## REQUIRED WORK
Go through the listing and copy every line word for word.

● ● ●

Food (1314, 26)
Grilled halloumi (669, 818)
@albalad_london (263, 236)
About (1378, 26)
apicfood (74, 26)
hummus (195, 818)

● ● ●

## EXERCISE OUTPUT
Food (1314, 26)
Grilled halloumi (669, 818)
@albalad_london (263, 236)
About (1378, 26)
apicfood (74, 26)
hummus (195, 818)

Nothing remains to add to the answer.